**DESCRIPTION OF THE TASK**
Would you print all of the entries exactly, please, but without their pictures?

** Opening DATA block **

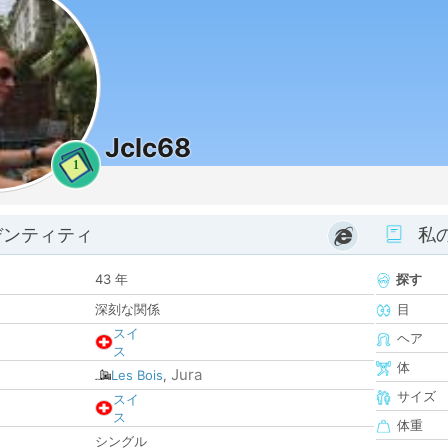
Jclc68
1
デンティティ
私
43 年
探す
深刻な関係
目
スイ
ヘア
ス
体
Jura
Les Bois
,
サイズ
スイ
ス
体重
シングル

** Closing DATA block **

**OUTPUT OF THE EXERCISE**
Jclc68
1
デンティティ
私
43 年
探す
深刻な関係
目
スイ
ヘア
ス
体
Jura
Les Bois
,
サイズ
スイ
ス
体重
シングル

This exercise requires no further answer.